So we are both in our early 30s and been together for over a decade, married for 4 years. Whilst neither of us have been super broody or said we NEED kids in our life ( we always said when we were younger yea I'd like to have kids some time in the future) for me that some time in the future is starting to appear, so I approached the question to him about would he like to start trying for a family and if so when should we?
We had a pretty deep conversation about this. Deeper than what we have ever had. I assumed we were on the same page with this but aparently not. I said because of my age I would like to start in the next 6months to a year, only because I need to have my nexoplanan implant out and need to give my body time to settle. He said that was too soon, and felt like we were rushing. and wanted to wait a few more years (I'd be 36 by that point - yes I know that's still an ok age to have them, but still not without risk). We came to a compromise of this time next year we would see where we feel and go from there.
Couple of days later DH anxiety has been through the roof. We talk more and it stems from this whole kids chat. He does suffer with high anxiety and a negative outlook on life and is quite a nervous person. But generally together were great and he even says I'm a positive grounding influence on him.

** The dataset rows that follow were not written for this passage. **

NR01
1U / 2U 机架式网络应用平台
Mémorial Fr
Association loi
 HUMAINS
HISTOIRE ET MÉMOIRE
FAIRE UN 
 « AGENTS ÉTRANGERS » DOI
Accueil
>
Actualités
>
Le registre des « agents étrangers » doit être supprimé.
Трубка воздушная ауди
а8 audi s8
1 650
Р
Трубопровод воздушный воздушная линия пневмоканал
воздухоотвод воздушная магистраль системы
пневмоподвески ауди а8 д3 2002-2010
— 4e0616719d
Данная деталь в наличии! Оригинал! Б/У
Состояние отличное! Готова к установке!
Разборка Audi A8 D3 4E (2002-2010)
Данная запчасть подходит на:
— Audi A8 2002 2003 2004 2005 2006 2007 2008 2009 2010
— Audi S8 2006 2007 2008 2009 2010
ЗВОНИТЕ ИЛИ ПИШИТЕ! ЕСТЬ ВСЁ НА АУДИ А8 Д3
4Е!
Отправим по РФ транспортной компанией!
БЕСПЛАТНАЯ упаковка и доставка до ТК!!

He revealed that the thought of having kids terrifies him. It's the biggest responsibility, it causes a lot of change. He's so happy with our life as it is now. He hasn't said an outright NO to them but the way he's reacting, I can't put that kind of pressure on him.
He said that in a years time he may feel different about it, but if he's like this in this state in a years time n he said no to kids would I resent him? I said atm no I don't resent you because your going through meltdown, but at the same time I don't know how I'm going to feel in the next year. What ever happens we will still have each other and that's most important. He calmed down a little then.

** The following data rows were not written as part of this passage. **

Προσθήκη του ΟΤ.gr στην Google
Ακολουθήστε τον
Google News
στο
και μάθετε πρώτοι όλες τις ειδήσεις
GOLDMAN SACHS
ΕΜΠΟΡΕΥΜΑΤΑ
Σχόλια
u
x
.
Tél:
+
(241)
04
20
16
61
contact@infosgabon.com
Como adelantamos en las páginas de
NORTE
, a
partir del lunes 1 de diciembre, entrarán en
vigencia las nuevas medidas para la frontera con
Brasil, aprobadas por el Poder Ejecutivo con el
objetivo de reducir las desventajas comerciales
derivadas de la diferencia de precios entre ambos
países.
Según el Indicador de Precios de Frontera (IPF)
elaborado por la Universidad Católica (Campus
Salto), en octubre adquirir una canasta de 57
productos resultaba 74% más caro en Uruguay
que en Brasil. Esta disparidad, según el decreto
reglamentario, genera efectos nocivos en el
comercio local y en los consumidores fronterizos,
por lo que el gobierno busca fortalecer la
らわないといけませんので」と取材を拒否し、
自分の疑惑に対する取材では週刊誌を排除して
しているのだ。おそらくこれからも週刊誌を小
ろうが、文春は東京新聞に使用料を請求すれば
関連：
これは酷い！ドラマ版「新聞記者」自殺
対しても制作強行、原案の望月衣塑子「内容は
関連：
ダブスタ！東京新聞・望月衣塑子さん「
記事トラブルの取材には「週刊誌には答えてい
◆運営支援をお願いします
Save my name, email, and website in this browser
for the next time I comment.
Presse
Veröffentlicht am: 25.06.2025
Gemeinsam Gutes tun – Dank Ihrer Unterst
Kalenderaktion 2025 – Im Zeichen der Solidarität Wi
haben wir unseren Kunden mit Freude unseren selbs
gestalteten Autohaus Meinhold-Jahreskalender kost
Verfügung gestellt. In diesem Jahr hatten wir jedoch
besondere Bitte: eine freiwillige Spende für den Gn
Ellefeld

I've had time to think about this now. I don't feel his view will change in a year. And yes we have a good life now. I always thought though having children would just enhance how lovely our life is. They arnt a need, more of a want.
But I can't get over the feeling that the chance of potentially having them has/is being taken away. I'm trying to look at it from the position of if we physically couldn't have them I think I would be ok with the desision as there is no possibility. I need to just look at what I have in life now and appreciate it don't I, rather than thinking and being upset on what could be.
Has anyone else been in this situation? How are you getting on now? What conclusions did you come up with?